THIS DAY IN 1968-69
August 15, 1969 -- Woodstock Music Festival in the town of Bethel in upstate New York takes place.
August 9, 1969 -- Sharon Tate and four other people are found dead in her Beverly Hills home. Followers of Charles Manson are later convicted of the crime.
July 20, 1969 -- Men land on the moon. Neil Armstrong steps onto the surface of the moon at 10:56 PM, saying, "That's one small step for a man, one giant leap for mankind."
July 19, 1969 -- Ted Kennedy drives off Chappaquiddick bridge, killing Mary Jo Kopechne.

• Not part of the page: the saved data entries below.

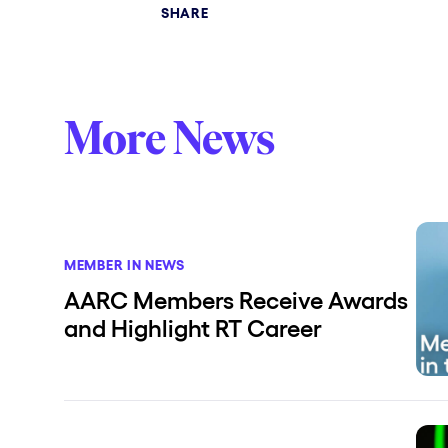
SHARE
More News
MEMBER IN NEWS
AARC Members Receive Awards
and Highlight RT Career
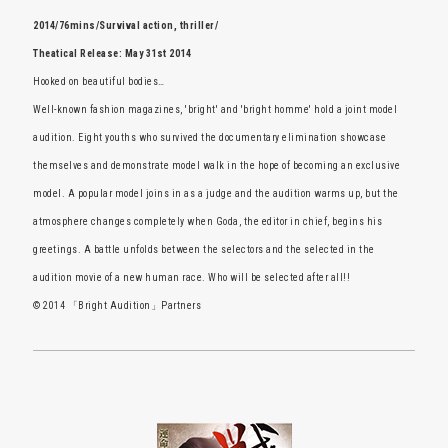
2014/76mins/Survival action, thriller/
Theatical Release: May 31st 2014
Hooked on beautiful bodies…
Well-known fashion magazines, 'bright' and 'bright homme' hold a joint model
audition. Eight youths who survived the documentary elimination showcase
themselves and demonstrate model walk in the hope of becoming an exclusive
model. A popular model joins in as a judge and the audition warms up, but the
atmosphere changes completely when Goda, the editor in chief, begins his
greetings. A battle unfolds between the selectors and the selected in the
audition movie of a new human race. Who will be selected after all!!
© 2014 「Bright Audition」Partners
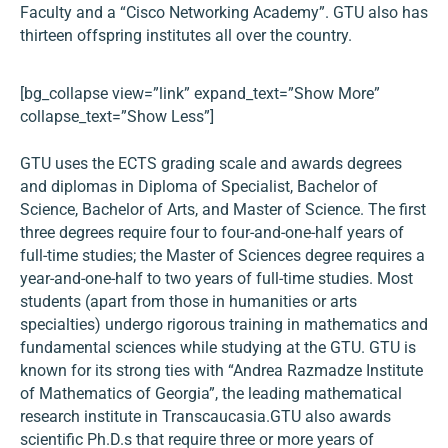
Faculty and a “Cisco Networking Academy”. GTU also has
thirteen offspring institutes all over the country.
[bg_collapse view=”link” expand_text=”Show More”
collapse_text=”Show Less”]
GTU uses the ECTS grading scale and awards degrees
and diplomas in Diploma of Specialist, Bachelor of
Science, Bachelor of Arts, and Master of Science. The first
three degrees require four to four-and-one-half years of
full-time studies; the Master of Sciences degree requires a
year-and-one-half to two years of full-time studies. Most
students (apart from those in humanities or arts
specialties) undergo rigorous training in mathematics and
fundamental sciences while studying at the GTU. GTU is
known for its strong ties with “Andrea Razmadze Institute
of Mathematics of Georgia”, the leading mathematical
research institute in Transcaucasia.GTU also awards
scientific Ph.D.s that require three or more years of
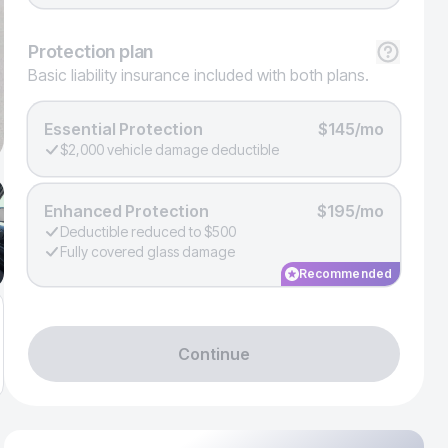
Protection
plan
Basic liability insurance included with both plans.
Essential Protection
$145/mo
$2,000 vehicle damage deductible
Enhanced Protection
$195/mo
Deductible reduced to $500
Fully covered glass damage
Recommended
Continue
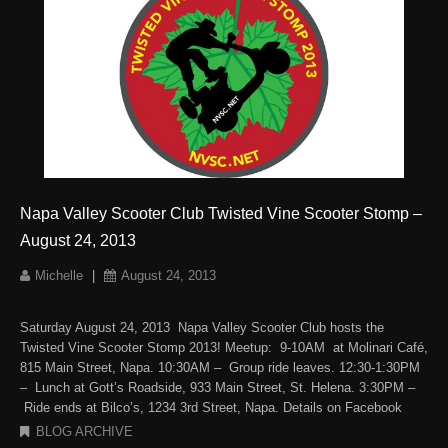
Napa Valley Scooter Club Twisted Vine Scooter Stomp –
August 24, 2013
Michelle
|
August 24, 2013
Saturday August 24, 2013 Napa Valley Scooter Club hosts the
Twisted Vine Scooter Stomp 2013! Meetup: 9-10AM at Molinari Café,
815 Main Street, Napa. 10:30AM – Group ride leaves. 12:30-1:30PM
– Lunch at Gott’s Roadside, 933 Main Street, St. Helena. 3:30PM –
Ride ends at Bilco’s, 1234 3rd Street, Napa. Details on Facebook
BLOG ARCHIVE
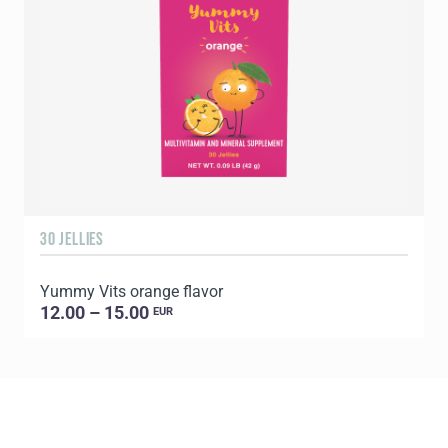
30 JELLIES
1
Yummy Vits orange flavor
C
12.00 – 15.00
EUR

July 5, 1969 -- Rod Laver beats John Newcombe in the Wimbledon final, 6-4, 5-7, 6-4, 6-4.
June 22, 1969 -- Judy Garland dies in London at the age of 47.
June 6, 1969 -- Important art exhibits of 1969: "Harlem On My Mind" at the Metropolitan, de Kooning at MOMA, Peggy Guggenheim's Picassos at the Guggenheim, Mexican art in Philadelphia, Moholy-Nagy in Chicago
June 1, 1969 -- Belgrade boycotts the International Communist Congress.
May 21, 1969 -- President Nixon nominates Warren Burger as Chief Justice to succeed Earl Warren, assuring a rightward shift of the court.
May 13, 1969 -- President Nixon calls for a draft lottery, with 19 year-olds first.
May 5, 1969 -- The Boston Celtics beat the Los Angeles Lakers in the seventh game of the NBA finals to win their 11th championship in 13 seasons.
May 4, 1969 -- The Montreal Canadiens beat the St. Louis Blues to retain the Stanley Cup.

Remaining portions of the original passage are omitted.